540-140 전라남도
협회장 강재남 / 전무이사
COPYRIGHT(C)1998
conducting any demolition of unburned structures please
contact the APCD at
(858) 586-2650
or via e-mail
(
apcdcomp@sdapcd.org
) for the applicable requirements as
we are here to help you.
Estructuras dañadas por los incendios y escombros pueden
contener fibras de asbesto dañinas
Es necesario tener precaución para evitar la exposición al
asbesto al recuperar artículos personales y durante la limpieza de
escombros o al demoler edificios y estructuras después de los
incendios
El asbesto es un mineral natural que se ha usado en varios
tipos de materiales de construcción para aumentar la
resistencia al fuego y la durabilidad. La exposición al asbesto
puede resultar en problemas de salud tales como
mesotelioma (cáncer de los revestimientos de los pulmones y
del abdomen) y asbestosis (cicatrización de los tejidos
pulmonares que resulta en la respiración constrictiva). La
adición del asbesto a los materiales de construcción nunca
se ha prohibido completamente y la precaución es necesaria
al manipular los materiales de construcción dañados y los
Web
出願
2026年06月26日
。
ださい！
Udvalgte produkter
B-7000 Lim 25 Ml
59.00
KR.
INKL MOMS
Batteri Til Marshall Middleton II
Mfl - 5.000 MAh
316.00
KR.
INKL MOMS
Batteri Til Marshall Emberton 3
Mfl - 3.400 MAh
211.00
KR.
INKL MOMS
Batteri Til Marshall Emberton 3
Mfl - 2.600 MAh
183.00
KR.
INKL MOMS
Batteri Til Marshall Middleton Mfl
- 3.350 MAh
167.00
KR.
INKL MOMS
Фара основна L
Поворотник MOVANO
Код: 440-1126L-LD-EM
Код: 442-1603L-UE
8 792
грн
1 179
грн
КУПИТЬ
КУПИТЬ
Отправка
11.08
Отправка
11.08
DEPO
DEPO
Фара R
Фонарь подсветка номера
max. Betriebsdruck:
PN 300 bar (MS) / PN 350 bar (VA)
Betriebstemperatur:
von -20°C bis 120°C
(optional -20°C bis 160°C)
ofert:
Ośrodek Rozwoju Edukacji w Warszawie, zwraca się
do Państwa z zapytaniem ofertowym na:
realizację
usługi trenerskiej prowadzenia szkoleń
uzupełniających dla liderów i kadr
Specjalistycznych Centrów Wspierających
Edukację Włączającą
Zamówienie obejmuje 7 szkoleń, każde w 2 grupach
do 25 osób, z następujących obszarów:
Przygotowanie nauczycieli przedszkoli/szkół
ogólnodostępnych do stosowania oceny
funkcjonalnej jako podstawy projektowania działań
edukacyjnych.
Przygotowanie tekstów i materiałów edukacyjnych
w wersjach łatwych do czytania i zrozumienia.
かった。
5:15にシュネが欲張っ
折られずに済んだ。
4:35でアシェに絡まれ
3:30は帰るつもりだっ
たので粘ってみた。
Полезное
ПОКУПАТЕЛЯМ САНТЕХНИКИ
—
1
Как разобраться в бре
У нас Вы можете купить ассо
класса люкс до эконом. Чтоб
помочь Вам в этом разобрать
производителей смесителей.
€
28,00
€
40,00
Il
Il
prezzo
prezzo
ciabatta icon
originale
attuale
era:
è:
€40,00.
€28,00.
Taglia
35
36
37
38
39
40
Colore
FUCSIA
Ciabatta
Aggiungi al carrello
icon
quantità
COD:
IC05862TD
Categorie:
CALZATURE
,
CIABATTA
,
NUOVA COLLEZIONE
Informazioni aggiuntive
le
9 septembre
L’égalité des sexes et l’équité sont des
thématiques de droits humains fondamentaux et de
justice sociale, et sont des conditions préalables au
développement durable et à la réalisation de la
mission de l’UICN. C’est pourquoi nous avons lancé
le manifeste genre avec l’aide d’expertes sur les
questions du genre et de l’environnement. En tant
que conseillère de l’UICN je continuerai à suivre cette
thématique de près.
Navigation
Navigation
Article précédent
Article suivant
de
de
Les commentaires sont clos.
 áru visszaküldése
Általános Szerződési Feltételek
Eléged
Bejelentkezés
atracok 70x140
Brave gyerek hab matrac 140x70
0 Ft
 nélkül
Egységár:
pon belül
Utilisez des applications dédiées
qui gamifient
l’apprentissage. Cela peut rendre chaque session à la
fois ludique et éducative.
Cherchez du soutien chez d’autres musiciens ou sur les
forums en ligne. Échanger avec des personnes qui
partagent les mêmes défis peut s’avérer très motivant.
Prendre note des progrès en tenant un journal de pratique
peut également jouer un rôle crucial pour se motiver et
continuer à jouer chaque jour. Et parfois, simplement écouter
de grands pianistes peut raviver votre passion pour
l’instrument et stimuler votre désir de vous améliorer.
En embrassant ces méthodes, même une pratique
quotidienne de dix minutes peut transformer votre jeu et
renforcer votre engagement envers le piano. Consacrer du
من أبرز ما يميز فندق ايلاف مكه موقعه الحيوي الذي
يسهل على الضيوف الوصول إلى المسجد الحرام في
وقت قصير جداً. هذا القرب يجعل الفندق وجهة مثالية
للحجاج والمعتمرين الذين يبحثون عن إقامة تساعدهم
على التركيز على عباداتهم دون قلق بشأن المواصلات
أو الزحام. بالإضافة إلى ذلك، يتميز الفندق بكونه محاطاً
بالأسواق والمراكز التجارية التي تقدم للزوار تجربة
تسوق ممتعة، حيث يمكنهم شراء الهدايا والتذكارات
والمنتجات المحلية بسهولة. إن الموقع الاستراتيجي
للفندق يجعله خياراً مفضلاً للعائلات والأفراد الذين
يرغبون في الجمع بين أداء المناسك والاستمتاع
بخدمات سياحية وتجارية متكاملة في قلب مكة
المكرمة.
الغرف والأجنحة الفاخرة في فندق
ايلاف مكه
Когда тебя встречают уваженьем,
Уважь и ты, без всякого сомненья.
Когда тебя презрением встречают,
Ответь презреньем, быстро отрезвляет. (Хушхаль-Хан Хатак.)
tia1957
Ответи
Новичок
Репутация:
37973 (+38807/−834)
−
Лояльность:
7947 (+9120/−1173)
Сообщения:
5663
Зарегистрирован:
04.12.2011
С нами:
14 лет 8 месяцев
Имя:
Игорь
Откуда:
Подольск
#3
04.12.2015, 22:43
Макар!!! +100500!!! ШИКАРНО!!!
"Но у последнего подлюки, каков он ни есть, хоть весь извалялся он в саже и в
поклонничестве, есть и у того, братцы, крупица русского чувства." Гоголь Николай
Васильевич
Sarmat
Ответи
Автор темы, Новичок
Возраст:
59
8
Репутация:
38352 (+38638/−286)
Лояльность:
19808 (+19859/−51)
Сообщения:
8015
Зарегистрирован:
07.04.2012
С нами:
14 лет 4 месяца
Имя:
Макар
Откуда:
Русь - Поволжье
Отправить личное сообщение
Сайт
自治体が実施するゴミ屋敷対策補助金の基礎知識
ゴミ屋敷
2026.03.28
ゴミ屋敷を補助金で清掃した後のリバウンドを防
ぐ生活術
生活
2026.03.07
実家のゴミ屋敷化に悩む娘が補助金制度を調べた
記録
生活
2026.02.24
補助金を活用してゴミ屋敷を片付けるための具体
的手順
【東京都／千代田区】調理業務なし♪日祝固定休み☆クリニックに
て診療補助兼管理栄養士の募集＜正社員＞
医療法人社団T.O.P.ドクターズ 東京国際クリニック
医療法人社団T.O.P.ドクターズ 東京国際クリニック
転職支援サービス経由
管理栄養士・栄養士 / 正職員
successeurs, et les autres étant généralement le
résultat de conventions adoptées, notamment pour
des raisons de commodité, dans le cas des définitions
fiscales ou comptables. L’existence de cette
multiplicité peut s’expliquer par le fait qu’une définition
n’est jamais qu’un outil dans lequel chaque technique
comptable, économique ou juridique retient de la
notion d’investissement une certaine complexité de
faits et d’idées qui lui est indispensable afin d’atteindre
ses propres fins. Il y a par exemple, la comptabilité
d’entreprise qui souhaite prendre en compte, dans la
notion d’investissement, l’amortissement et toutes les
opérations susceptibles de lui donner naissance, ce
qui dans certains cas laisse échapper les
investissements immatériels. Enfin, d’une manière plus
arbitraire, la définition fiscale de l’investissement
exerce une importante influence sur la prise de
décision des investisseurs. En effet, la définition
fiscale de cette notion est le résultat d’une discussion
..........
In the listing above, please copy exactly the lines from the first through the one that contains "asbesto al recuperar", and no others.

## [PROBLEM SOLUTION]
540-140 전라남도
협회장 강재남 / 전무이사
COPYRIGHT(C)1998
conducting any demolition of unburned structures please
contact the APCD at
(858) 586-2650
or via e-mail
(
apcdcomp@sdapcd.org
) for the applicable requirements as
we are here to help you.
Estructuras dañadas por los incendios y escombros pueden
contener fibras de asbesto dañinas
Es necesario tener precaución para evitar la exposición al
asbesto al recuperar artículos personales y durante la limpieza de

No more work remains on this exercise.